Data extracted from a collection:
**********

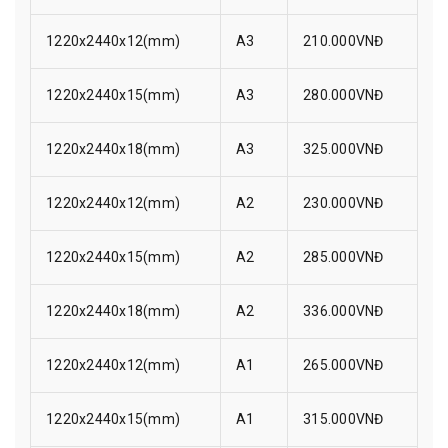
1220x2440x12(mm)
A3
210.000VNĐ
1220x2440x15(mm)
A3
280.000VNĐ
1220x2440x18(mm)
A3
325.000VNĐ
1220x2440x12(mm)
A2
230.000VNĐ
1220x2440x15(mm)
A2
285.000VNĐ
1220x2440x18(mm)
A2
336.000VNĐ
1220x2440x12(mm)
A1
265.000VNĐ
1220x2440x15(mm)
A1
315.000VNĐ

**********

THE TASK:
Could the entries above be returned verbatim, with no pictures included?

ANSWER BOX:
1220x2440x12(mm)
A3
210.000VNĐ
1220x2440x15(mm)
A3
280.000VNĐ
1220x2440x18(mm)
A3
325.000VNĐ
1220x2440x12(mm)
A2
230.000VNĐ
1220x2440x15(mm)
A2
285.000VNĐ
1220x2440x18(mm)
A2
336.000VNĐ
1220x2440x12(mm)
A1
265.000VNĐ
1220x2440x15(mm)
A1
315.000VNĐ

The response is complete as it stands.